Updated: 3:15 p.m. (ET)
Viacom's earnings from continuing operations fell by double digits, as lower ratings at its cable networks continued to result in declining ad revenue.
Company executives told analysts that if struggling kids leader Nickelodeon was removed from the mix, ad revenues at its other networks were positive and that they expected overall ad revenue to show gains in the second half of the year. That forecast encouraged Wall Street and Viacom share were up 1.52% in afternoon trading.
For Viacom's fiscal first quarter (ending in December), net income was $470 million, or 92 cents a share, for Viacom's first fiscal quarter, compared to $212 million, or 38 cents a share, a year ago, when the company reported $379 million in charges for discontinued operations and $316 million in provisions for income tax.

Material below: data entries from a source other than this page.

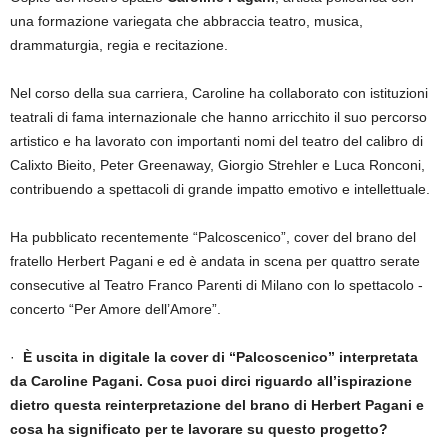
una formazione variegata che abbraccia teatro, musica,
drammaturgia, regia e recitazione.
Nel corso della sua carriera, Caroline ha collaborato con istituzioni
teatrali di fama internazionale che hanno arricchito il suo percorso
artistico e ha lavorato con importanti nomi del teatro del calibro di
Calixto Bieito, Peter Greenaway, Giorgio Strehler e Luca Ronconi,
contribuendo a spettacoli di grande impatto emotivo e intellettuale.
Ha pubblicato recentemente “Palcoscenico”, cover del brano del
fratello Herbert Pagani e ed è andata in scena per quattro serate
consecutive al Teatro Franco Parenti di Milano con lo spettacolo -
concerto “Per Amore dell’Amore”.
·
È uscita in digitale la cover di “Palcoscenico” interpretata
da Caroline Pagani. Cosa puoi dirci riguardo all’ispirazione
dietro questa reinterpretazione del brano di Herbert Pagani e
cosa ha significato per te lavorare su questo progetto?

Net earnings from continuing operations fell 20% to $473 million from $591 million a year ago.
Revenues were $3.3 billion, down 16%.
Revenues and operating income were slightly lower than forecast by analysts. Because of cost-cutting outside of programming spending, the earnings were slightly higher than expected.
"Throughout the quarter, we kept our focus on creative excellence and strategic programming investment. Our ongoing investments in programming continue to produce results, with positive ratings trends and growing consumer engagement in new hit content, despite difficult short-term comparisons based on the mix of film releases and the lingering effect of ratings softness last year," CEO Philippe Dauman said in a statement. "Our television brands continue to be highly valued by distribution partners, highlighted by our double-digit organic affiliate revenue growth."

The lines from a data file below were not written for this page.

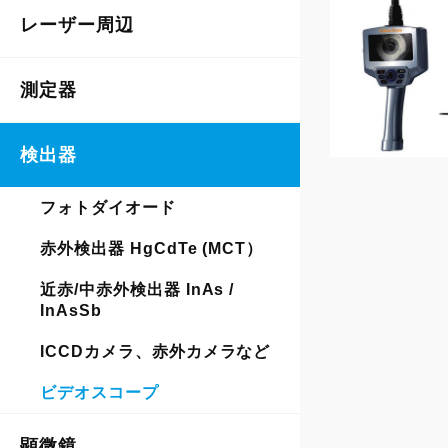
レーザー周辺
測定器
検出器
フォトダイオード
赤外検出器 HgCdTe (MCT）
近赤/中赤外検出器 InAs /
InAsSb
ICCDカメラ、赤外カメラなど
ビデオスコープ
顕微鏡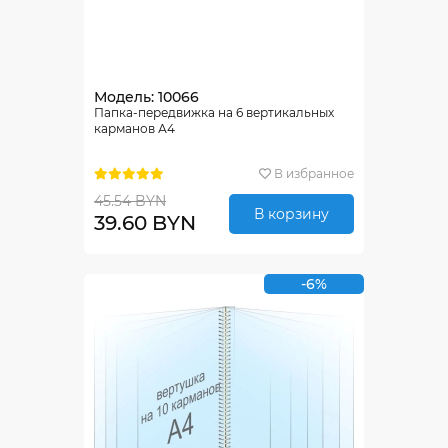
Модель: 10066
Папка-передвижка на 6 вертикальных
карманов А4
В избранное
45.54 BYN
В корзину
39.60 BYN
-6%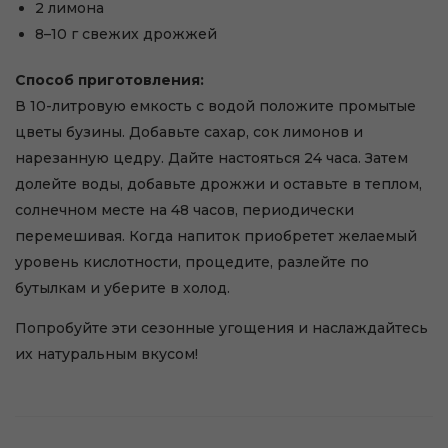
2 лимона
8–10 г свежих дрожжей
Способ приготовления:
В 10-литровую емкость с водой положите промытые
цветы бузины. Добавьте сахар, сок лимонов и
нарезанную цедру. Дайте настояться 24 часа. Затем
долейте воды, добавьте дрожжи и оставьте в теплом,
солнечном месте на 48 часов, периодически
перемешивая. Когда напиток приобретет желаемый
уровень кислотности, процедите, разлейте по
бутылкам и уберите в холод.
Попробуйте эти сезонные угощения и наслаждайтесь
их натуральным вкусом!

On the company's earnings conference call, Dauman laid out plans to beef up programming at Nickelodeon and MTV, two networks of most concern to the analysts.

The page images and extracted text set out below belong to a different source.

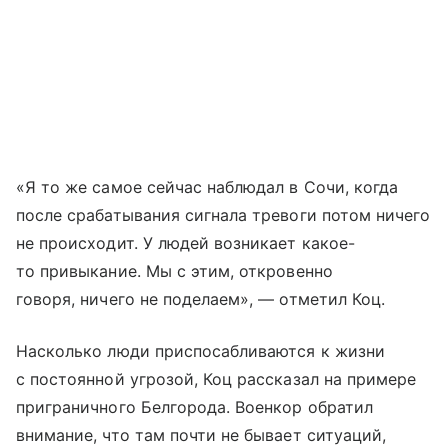
«Я то же самое сейчас наблюдал в Сочи, когда
после срабатывания сигнала тревоги потом ничего
не происходит. У людей возникает какое-
то привыкание. Мы с этим, откровенно
говоря, ничего не поделаем», — отметил Коц.
Насколько люди приспосабливаются к жизни
с постоянной угрозой, Коц рассказал на примере
приграничного Белгорода. Военкор обратил
внимание, что там почти не бывает ситуаций,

Viacom's Media Networks Group, which includes such networks as MTV, Nickelodeon and Comedy Central, reported a 9% drop in operating income to $1.03 billion for the quarter.
Revenue at Viacom's Media Networks Group was down 2% to $2.4 billion. Domestic advertising revenue dropped 6%. The company attributed the decline to lower ratings. Worldwide advertising revenue also fell 6%.
"Excluding the Nickelodeon Networks, our domestic networks returned to positive ad sales growth in the quarter and Nickelodeon's ratings improvement will help us significantly improve our overall ad sales performance going forward," Dauman told the analysts.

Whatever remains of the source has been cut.